Weak Competition Drives N.H. to Require Prior OK of Med-Mal Rates

October 20, 2005

Medical malpractice insurers writing in New Hampshire will be required to get advance approval of any rate changes during the next year following an order by Insurance Commissioner Roger Sevigny.

The switch to prior approval from the usual file-and-use rate system was triggered by his finding that the state’s current $20 million malpractice insurance market is not competitive.

Malpractice insurers have been permitted to utilize new rates 30 days after filing them with the state. The prior approval requirement will apply to rates for physicians, surgeons and hospitals until Oct. 13, 2006, Sevigny told insurance Journal.

State law holds that a market is presumed to be competitive unless the commissioner determines that a reasonable degree of competition does not exist. The department held a public hearing on the competitive nature of the market on July 18, at which David Withers, actuary for the department, presented evidence of a highly concentrated market.

Sevigny told Insurance Journal that he adopted much of that analysis, and even noted in his order that there was no testimony that a competitive market did exist.

For physicians and surgeons, four private carriers out of a grand total of 47 control 95 percent of the market.
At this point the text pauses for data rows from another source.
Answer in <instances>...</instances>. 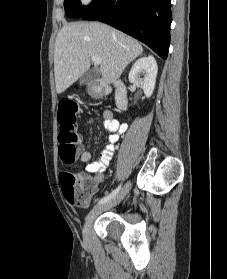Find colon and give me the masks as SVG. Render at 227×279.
Segmentation results:
<instances>
[{
	"instance_id": "5ec220e1",
	"label": "colon",
	"mask_w": 227,
	"mask_h": 279,
	"mask_svg": "<svg viewBox=\"0 0 227 279\" xmlns=\"http://www.w3.org/2000/svg\"><path fill=\"white\" fill-rule=\"evenodd\" d=\"M79 112L77 104L70 100H63L59 104L58 122L60 125L58 135L59 157L65 164H72L80 151L74 124ZM62 186L66 195L74 197V202L82 205L90 200L94 194L92 180H85L70 172L63 173Z\"/></svg>"
}]
</instances>
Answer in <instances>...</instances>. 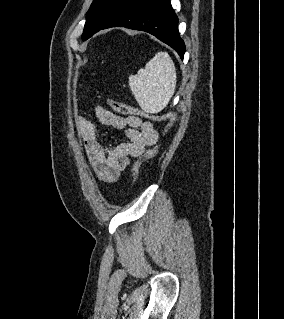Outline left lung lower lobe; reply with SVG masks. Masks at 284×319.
Wrapping results in <instances>:
<instances>
[{
	"label": "left lung lower lobe",
	"instance_id": "0a47b994",
	"mask_svg": "<svg viewBox=\"0 0 284 319\" xmlns=\"http://www.w3.org/2000/svg\"><path fill=\"white\" fill-rule=\"evenodd\" d=\"M126 27L148 32L184 57L185 44L178 32V18L170 0H124L101 28Z\"/></svg>",
	"mask_w": 284,
	"mask_h": 319
}]
</instances>
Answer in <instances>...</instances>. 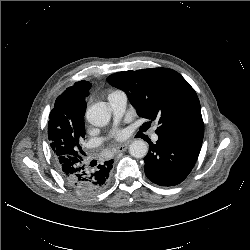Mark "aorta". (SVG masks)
<instances>
[{"instance_id":"obj_1","label":"aorta","mask_w":250,"mask_h":250,"mask_svg":"<svg viewBox=\"0 0 250 250\" xmlns=\"http://www.w3.org/2000/svg\"><path fill=\"white\" fill-rule=\"evenodd\" d=\"M111 117L109 106L105 102L91 105L86 111L88 122L94 126L106 125ZM148 152V145L143 140H135L129 147V153L135 158H143Z\"/></svg>"}]
</instances>
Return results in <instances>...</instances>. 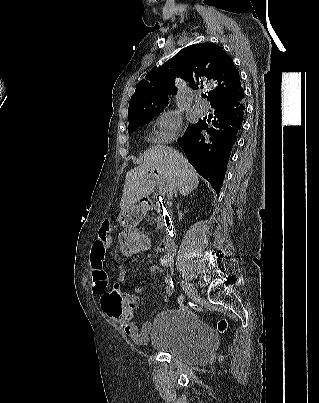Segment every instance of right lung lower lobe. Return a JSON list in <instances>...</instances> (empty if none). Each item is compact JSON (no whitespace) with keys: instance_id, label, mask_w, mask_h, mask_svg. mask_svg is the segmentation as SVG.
<instances>
[{"instance_id":"98d812e1","label":"right lung lower lobe","mask_w":319,"mask_h":403,"mask_svg":"<svg viewBox=\"0 0 319 403\" xmlns=\"http://www.w3.org/2000/svg\"><path fill=\"white\" fill-rule=\"evenodd\" d=\"M244 93L212 105L214 120H199L187 128L178 144L196 171L209 181L219 194L229 156L243 121ZM202 131H205L202 133Z\"/></svg>"}]
</instances>
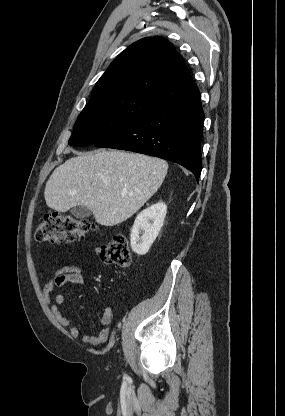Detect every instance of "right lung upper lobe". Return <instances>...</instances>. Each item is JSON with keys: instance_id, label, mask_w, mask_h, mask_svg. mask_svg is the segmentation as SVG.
<instances>
[{"instance_id": "1", "label": "right lung upper lobe", "mask_w": 285, "mask_h": 416, "mask_svg": "<svg viewBox=\"0 0 285 416\" xmlns=\"http://www.w3.org/2000/svg\"><path fill=\"white\" fill-rule=\"evenodd\" d=\"M199 94L182 57L161 37L141 39L122 51L95 84L85 107L138 96L161 107Z\"/></svg>"}]
</instances>
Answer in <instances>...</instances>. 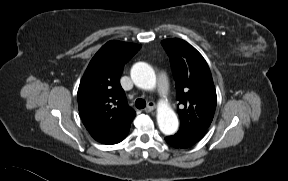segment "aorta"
Listing matches in <instances>:
<instances>
[{
    "label": "aorta",
    "mask_w": 288,
    "mask_h": 181,
    "mask_svg": "<svg viewBox=\"0 0 288 181\" xmlns=\"http://www.w3.org/2000/svg\"><path fill=\"white\" fill-rule=\"evenodd\" d=\"M134 84L142 89L152 90L156 85L155 72L150 65L138 62L131 69ZM157 123L165 135L174 134L178 129V118L174 110L167 104H160L157 109Z\"/></svg>",
    "instance_id": "1"
}]
</instances>
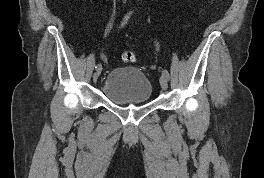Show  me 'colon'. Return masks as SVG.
I'll use <instances>...</instances> for the list:
<instances>
[{
    "label": "colon",
    "mask_w": 264,
    "mask_h": 178,
    "mask_svg": "<svg viewBox=\"0 0 264 178\" xmlns=\"http://www.w3.org/2000/svg\"><path fill=\"white\" fill-rule=\"evenodd\" d=\"M121 60L124 62V63H134L135 60H136V56L133 52L131 51H125L122 53L121 55Z\"/></svg>",
    "instance_id": "obj_1"
}]
</instances>
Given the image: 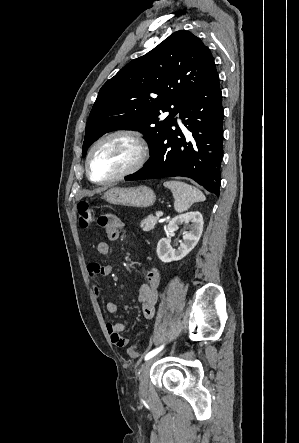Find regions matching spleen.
I'll return each mask as SVG.
<instances>
[{
  "mask_svg": "<svg viewBox=\"0 0 299 443\" xmlns=\"http://www.w3.org/2000/svg\"><path fill=\"white\" fill-rule=\"evenodd\" d=\"M163 185L171 190L175 199L174 208L178 213L188 210L195 202L206 200L204 194L199 189L187 183L166 181Z\"/></svg>",
  "mask_w": 299,
  "mask_h": 443,
  "instance_id": "3e777b00",
  "label": "spleen"
}]
</instances>
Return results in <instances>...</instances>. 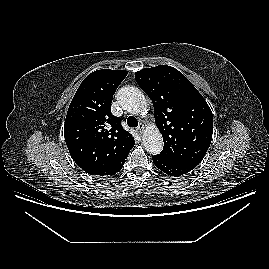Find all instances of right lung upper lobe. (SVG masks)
<instances>
[{
	"mask_svg": "<svg viewBox=\"0 0 269 269\" xmlns=\"http://www.w3.org/2000/svg\"><path fill=\"white\" fill-rule=\"evenodd\" d=\"M128 71L102 69L89 74L67 112L64 136L73 160L90 175H114L122 169L135 141L111 113L117 87Z\"/></svg>",
	"mask_w": 269,
	"mask_h": 269,
	"instance_id": "obj_1",
	"label": "right lung upper lobe"
}]
</instances>
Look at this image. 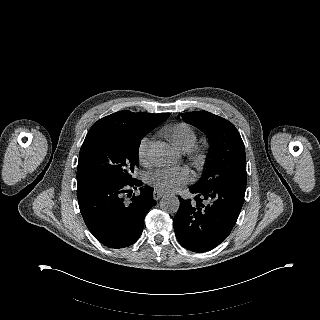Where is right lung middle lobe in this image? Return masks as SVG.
<instances>
[{
    "mask_svg": "<svg viewBox=\"0 0 320 320\" xmlns=\"http://www.w3.org/2000/svg\"><path fill=\"white\" fill-rule=\"evenodd\" d=\"M141 140L142 137L103 138L82 147L77 171H97L121 181H132V173L139 166L138 151Z\"/></svg>",
    "mask_w": 320,
    "mask_h": 320,
    "instance_id": "obj_1",
    "label": "right lung middle lobe"
}]
</instances>
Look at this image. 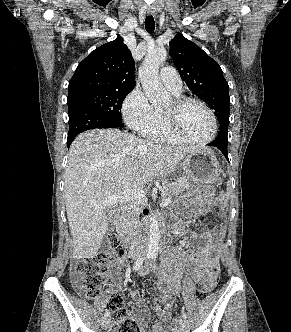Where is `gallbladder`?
<instances>
[{"mask_svg":"<svg viewBox=\"0 0 291 332\" xmlns=\"http://www.w3.org/2000/svg\"><path fill=\"white\" fill-rule=\"evenodd\" d=\"M113 228H114V226H113V222L110 221V222H109V225H108V230H112Z\"/></svg>","mask_w":291,"mask_h":332,"instance_id":"bac80fb5","label":"gallbladder"}]
</instances>
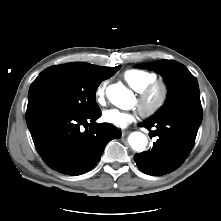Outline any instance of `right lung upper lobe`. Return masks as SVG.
Listing matches in <instances>:
<instances>
[{
    "label": "right lung upper lobe",
    "instance_id": "1",
    "mask_svg": "<svg viewBox=\"0 0 221 221\" xmlns=\"http://www.w3.org/2000/svg\"><path fill=\"white\" fill-rule=\"evenodd\" d=\"M64 65L95 78H102L109 75L114 68V67L96 66L84 62H72Z\"/></svg>",
    "mask_w": 221,
    "mask_h": 221
}]
</instances>
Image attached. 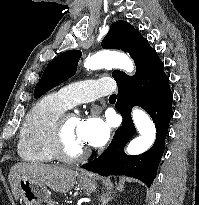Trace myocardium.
<instances>
[{"instance_id":"1","label":"myocardium","mask_w":199,"mask_h":205,"mask_svg":"<svg viewBox=\"0 0 199 205\" xmlns=\"http://www.w3.org/2000/svg\"><path fill=\"white\" fill-rule=\"evenodd\" d=\"M70 115L71 113L64 112L59 116L52 128L48 142L49 151L54 159L64 163H74L80 161L85 159L90 153L88 148H84L76 153H69L65 149L64 132L66 122Z\"/></svg>"}]
</instances>
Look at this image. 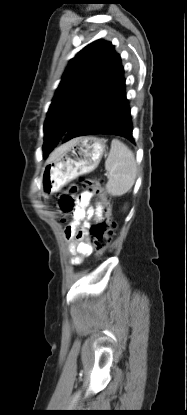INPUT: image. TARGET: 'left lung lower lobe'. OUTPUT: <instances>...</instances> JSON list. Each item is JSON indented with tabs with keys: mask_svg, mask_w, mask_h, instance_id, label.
I'll use <instances>...</instances> for the list:
<instances>
[{
	"mask_svg": "<svg viewBox=\"0 0 187 415\" xmlns=\"http://www.w3.org/2000/svg\"><path fill=\"white\" fill-rule=\"evenodd\" d=\"M90 95L91 99H97L98 109L93 115L80 119L68 131L63 142L94 134H110L134 142L124 69L115 50L97 78Z\"/></svg>",
	"mask_w": 187,
	"mask_h": 415,
	"instance_id": "0a47b994",
	"label": "left lung lower lobe"
}]
</instances>
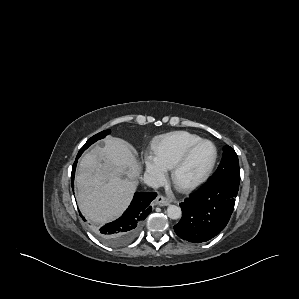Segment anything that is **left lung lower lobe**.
<instances>
[{"label": "left lung lower lobe", "mask_w": 299, "mask_h": 299, "mask_svg": "<svg viewBox=\"0 0 299 299\" xmlns=\"http://www.w3.org/2000/svg\"><path fill=\"white\" fill-rule=\"evenodd\" d=\"M239 184L208 181L183 203L182 218L174 226L176 234L192 243L206 242L227 225L233 212Z\"/></svg>", "instance_id": "0a47b994"}]
</instances>
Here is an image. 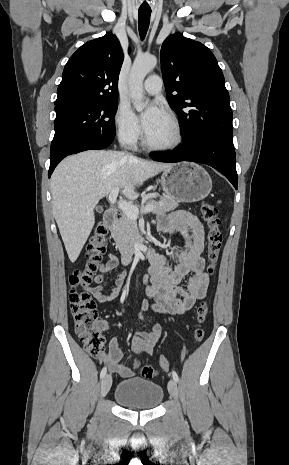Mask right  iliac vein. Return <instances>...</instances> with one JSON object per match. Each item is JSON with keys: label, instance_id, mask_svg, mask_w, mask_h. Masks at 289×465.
<instances>
[{"label": "right iliac vein", "instance_id": "63e3f726", "mask_svg": "<svg viewBox=\"0 0 289 465\" xmlns=\"http://www.w3.org/2000/svg\"><path fill=\"white\" fill-rule=\"evenodd\" d=\"M112 385V377L111 375L107 374L104 376L102 382H101V396L104 397L107 395L109 392L110 388Z\"/></svg>", "mask_w": 289, "mask_h": 465}]
</instances>
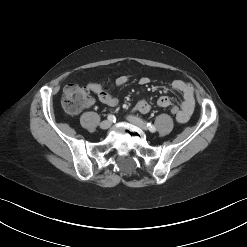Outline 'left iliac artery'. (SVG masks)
Wrapping results in <instances>:
<instances>
[{
	"label": "left iliac artery",
	"instance_id": "obj_1",
	"mask_svg": "<svg viewBox=\"0 0 247 247\" xmlns=\"http://www.w3.org/2000/svg\"><path fill=\"white\" fill-rule=\"evenodd\" d=\"M147 127H148L149 131H151V132H155L156 131L155 126L153 124H151V123H147Z\"/></svg>",
	"mask_w": 247,
	"mask_h": 247
}]
</instances>
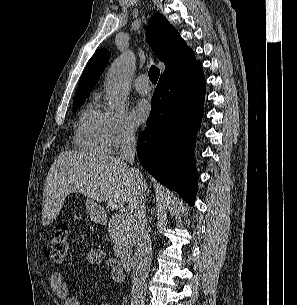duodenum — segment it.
I'll use <instances>...</instances> for the list:
<instances>
[{
	"label": "duodenum",
	"instance_id": "1",
	"mask_svg": "<svg viewBox=\"0 0 297 305\" xmlns=\"http://www.w3.org/2000/svg\"><path fill=\"white\" fill-rule=\"evenodd\" d=\"M120 266L125 271H130L133 266V257L129 254H122L119 257Z\"/></svg>",
	"mask_w": 297,
	"mask_h": 305
}]
</instances>
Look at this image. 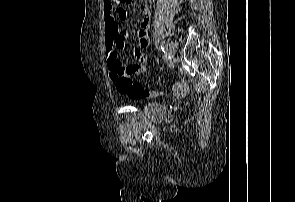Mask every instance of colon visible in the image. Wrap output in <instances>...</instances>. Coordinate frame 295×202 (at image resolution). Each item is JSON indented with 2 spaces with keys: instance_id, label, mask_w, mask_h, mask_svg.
Here are the masks:
<instances>
[{
  "instance_id": "5ec220e1",
  "label": "colon",
  "mask_w": 295,
  "mask_h": 202,
  "mask_svg": "<svg viewBox=\"0 0 295 202\" xmlns=\"http://www.w3.org/2000/svg\"><path fill=\"white\" fill-rule=\"evenodd\" d=\"M125 2L129 0H123ZM116 76L117 90L131 99L139 100L150 97L166 95V91H152L144 88L140 83L133 80L131 68L128 65L115 64L112 67Z\"/></svg>"
}]
</instances>
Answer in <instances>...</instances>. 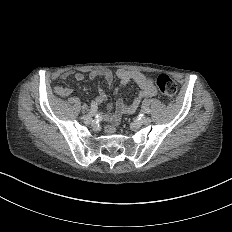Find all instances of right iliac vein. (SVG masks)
Instances as JSON below:
<instances>
[{"label":"right iliac vein","mask_w":232,"mask_h":232,"mask_svg":"<svg viewBox=\"0 0 232 232\" xmlns=\"http://www.w3.org/2000/svg\"><path fill=\"white\" fill-rule=\"evenodd\" d=\"M84 123H85L86 125H91V124H92V120H91V119H85V120H84Z\"/></svg>","instance_id":"1"}]
</instances>
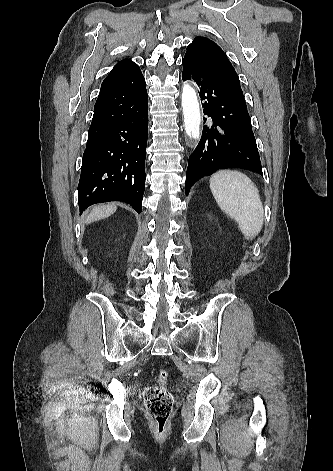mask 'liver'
Here are the masks:
<instances>
[{
  "mask_svg": "<svg viewBox=\"0 0 333 471\" xmlns=\"http://www.w3.org/2000/svg\"><path fill=\"white\" fill-rule=\"evenodd\" d=\"M116 209L117 207L115 204L97 205L90 212L86 219V223L108 218L116 211Z\"/></svg>",
  "mask_w": 333,
  "mask_h": 471,
  "instance_id": "6515ba94",
  "label": "liver"
}]
</instances>
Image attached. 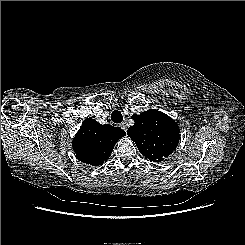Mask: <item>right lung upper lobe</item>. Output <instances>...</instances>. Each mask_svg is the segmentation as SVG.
Segmentation results:
<instances>
[{"mask_svg":"<svg viewBox=\"0 0 245 245\" xmlns=\"http://www.w3.org/2000/svg\"><path fill=\"white\" fill-rule=\"evenodd\" d=\"M125 135L120 127L101 125L87 118L76 133L72 146L78 160L98 166L108 159L117 141Z\"/></svg>","mask_w":245,"mask_h":245,"instance_id":"1","label":"right lung upper lobe"}]
</instances>
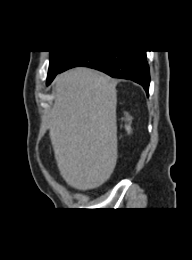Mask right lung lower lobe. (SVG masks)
Wrapping results in <instances>:
<instances>
[{
    "label": "right lung lower lobe",
    "instance_id": "obj_1",
    "mask_svg": "<svg viewBox=\"0 0 192 260\" xmlns=\"http://www.w3.org/2000/svg\"><path fill=\"white\" fill-rule=\"evenodd\" d=\"M76 66H86L105 72L114 78L132 80L149 94L150 75L146 51H87L75 53L59 73ZM47 80L49 85L52 80Z\"/></svg>",
    "mask_w": 192,
    "mask_h": 260
}]
</instances>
The statute defines a “highly concentrated” market to be one in which four insurers control 75 percent or more. The companies are Medical Mutual Insurance Company of Maine (48.1%), ProSelect Insurance Company (41.6%), Medical Protective Insurance Company (3.9%) and Homeland Insurance Company of New York (2.3%), which is an excess and surplus carrier.

When the state’s insurer of last resort, the Joint Underwriting Authority, is included in the rankings, it comes in third with a 19.1 percent share.

The order cites the Herfindahl Hirschman Index, a barometer of competiveness, under which a reading between 1,200 and 1,800 is a sign of a moderately concentrated market and one of 1,800 or higher is a highly concentrated market. For the state’s malpractice market for physicians and surgeons, this index tops 3,000; for hospitals, it registers 1,200 in New Hampshire.

The theory behind the law triggering prior approval is that if there is no competition to keep rates from becoming excessive, then the state must step in.

The control of a few insurers over the market leads to “a clear and significant reliance on one company’s data, loss costs and rates,” even though this control does not appear to be intentional by the company, Sevigny found.

Also, he wrote that given the long-tail nature of medical malpractice claims and the current market conditions, “the potential for excess profits or excess losses, either of which is a concern, is real and justifies a higher level of scrutiny for submitted rate filings.”

Sevigny acknowledges that prior approval is not a condition that is likely to attract more competition to the market. “But then again we have not had insurers beating down our doors to get in either,” he told Insurance Journal.